What this task involves: Within the entries below, output exactly the lines between the line containing "монтажная плата" and the line containing "Πουκάμισο λαδί με Floral print", inclusive, and omit any picture.

▽

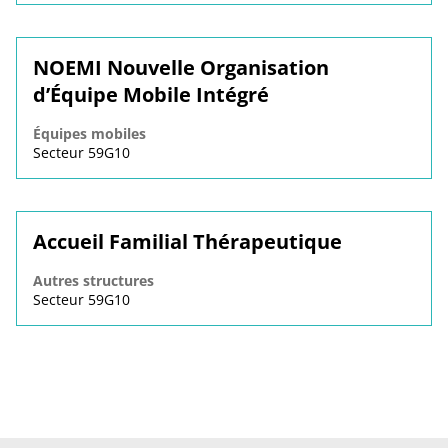
NOEMI Nouvelle Organisation
d’Équipe Mobile Intégré
Équipes mobiles
Secteur 59G10
Accueil Familial Thérapeutique
Autres structures
Secteur 59G10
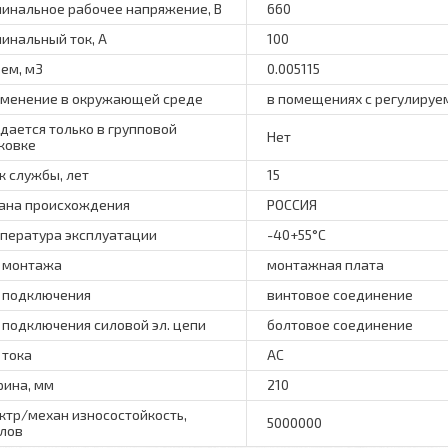
инальное рабочее напряжение, В
660
инальный ток, А
100
ем, м3
0.005115
менение в окружающей среде
в помещениях с регулиру
дается только в групповой
Нет
ковке
к службы, лет
15
ана происхождения
РОССИЯ
пература эксплуатации
-40+55°C
 монтажа
монтажная плата
 подключения
винтовое соединение
 подключения силовой эл. цепи
болтовое соединение
 тока
AC
ина, мм
210
ктр/механ износостойкость,
5000000
лов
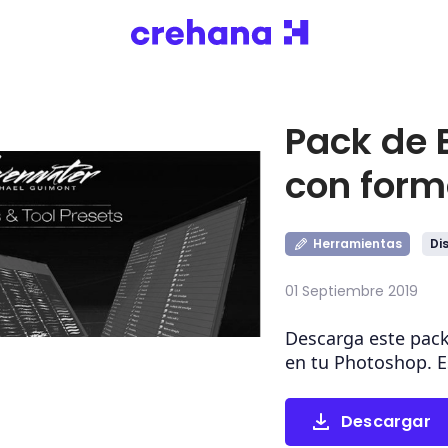
Pack de 
con form
Herramientas
Di
01 Septiembre 2019
Descarga este pack
en tu Photoshop. E
Descargar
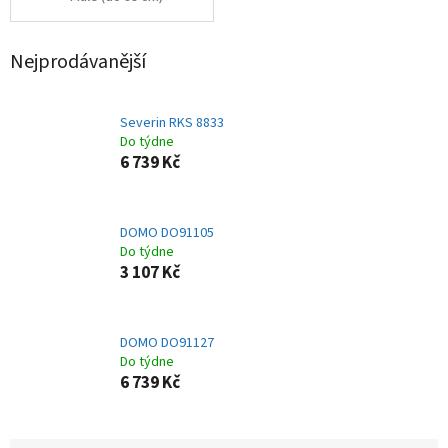
Nejprodávanější
Severin RKS 8833
Do týdne
6 739 Kč
DOMO DO91105
Do týdne
3 107 Kč
DOMO DO91127
Do týdne
6 739 Kč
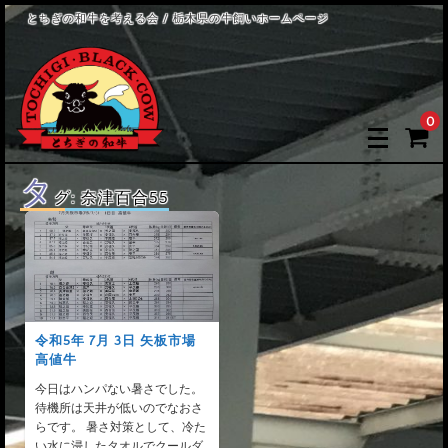
とちぎの和牛を考える会 / 栃木県の牛飼いホームページ
0
タ
グ:
奈津百合55
令和5年 7月 3日 矢板市場
高値牛
今日はハンパない暑さでした。
待機所は天井が低いのでなおさ
らです。 暑さ対策として、冷た
い水に浸したタオルでクールダ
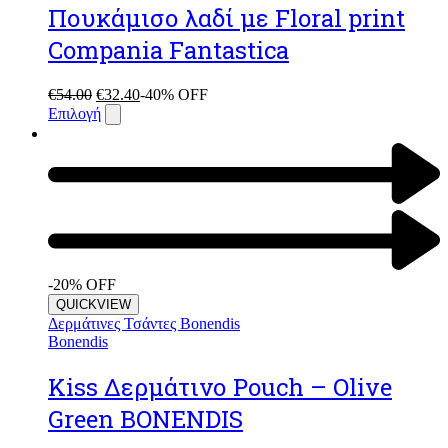
Πουκάμισο λαδί με Floral print
Compania Fantastica
€
54.00
€
32.40
-40% OFF
Επιλογή
-20% OFF
QUICKVIEW
Δερμάτινες Τσάντες Bonendis
Bonendis
Kiss Δερμάτινο Pouch – Olive
Green BONENDIS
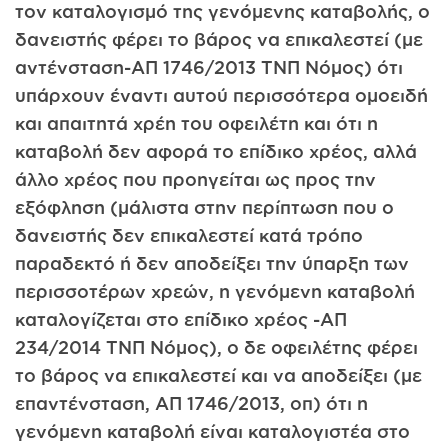
τον καταλογισμό της γενόμενης καταβολής, ο
δανειστής φέρει το βάρος να επικαλεστεί (με
αντένσταση-ΑΠ 1746/2013 ΤΝΠ Νόμος) ότι
υπάρχουν έναντι αυτού περισσότερα ομοειδή
και απαιτητά χρέη του οφειλέτη και ότι η
καταβολή δεν αφορά το επίδικο χρέος, αλλά
άλλο χρέος που προηγείται ως προς την
εξόφληση (μάλιστα στην περίπτωση που ο
δανειστής δεν επικαλεστεί κατά τρόπο
παραδεκτό ή δεν αποδείξει την ύπαρξη των
περισσοτέρων χρεών, η γενόμενη καταβολή
καταλογίζεται στο επίδικο χρέος -ΑΠ
234/2014 ΤΝΠ Νόμος), ο δε οφειλέτης φέρει
το βάρος να επικαλεστεί και να αποδείξει (με
επαντένσταση, ΑΠ 1746/2013, οπ) ότι η
γενόμενη καταβολή είναι καταλογιστέα στο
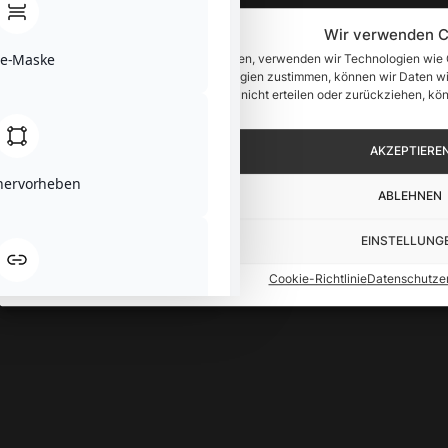
Wir verwenden C
se-Maske
Um Ihnen ein optimales Erlebnis zu bieten, verwenden wir Technologien wie
zuzugreifen. Wenn Sie diesen Technologien zustimmen, können wir Daten wie
verarbeiten. Wenn Sie Ihre Zustimmung nicht erteilen oder zurückziehen, k
werden.
AKZEPTIERE
 hervorheben
ABLEHNEN
EINSTELLUNG
Cookie-Richtlinie
Datenschutzer
hervorheben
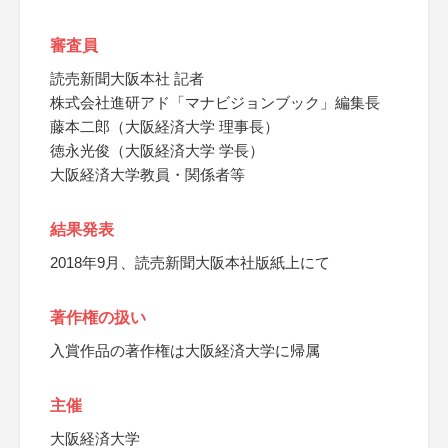
審査員
読売新聞大阪本社 記者
株式会社進研アド「マナビジョンブック」編集長
藤本二郎（大阪経済大学 理事長）
徳永光俊（大阪経済大学 学長）
大阪経済大学教員・関係者等
結果発表
2018年9月、読売新聞大阪本社版紙上にて
著作権の扱い
入賞作品の著作権は大阪経済大学に帰属
主催
大阪経済大学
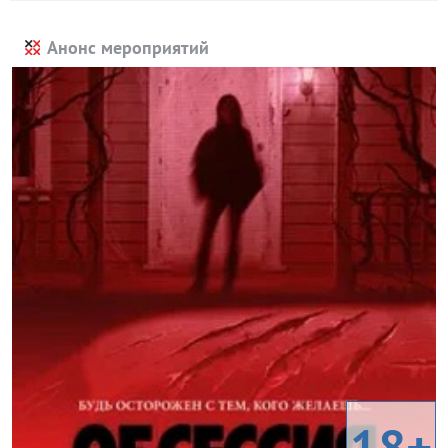
Анонс мероприятий
18+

△

Exercise answer:
монтажная плата
 подключения
винтовое соединение
 подключения силовой эл. цепи
болтовое соединение
 тока
AC
ина, мм
210
ктр/механ износостойкость,
5000000
лов
Pack de 
con form
Herramientas
Di
01 Septiembre 2019
Descarga este pack
en tu Photoshop. E
Descargar
Nejprodávanější
Severin RKS 8833
Do týdne
6 739 Kč
DOMO DO91105
Do týdne
3 107 Kč
DOMO DO91127
Do týdne
6 739 Kč
とちぎの和牛を考える会 / 栃木県の牛飼いホームページ
0
タ
グ:
奈津百合55
令和5年 7月 3日 矢板市場
高値牛
今日はハンパない暑さでした。
待機所は天井が低いのでなおさ
らです。 暑さ対策として、冷た
い水に浸したタオルでクールダ
Πουκάμισο λαδί με Floral print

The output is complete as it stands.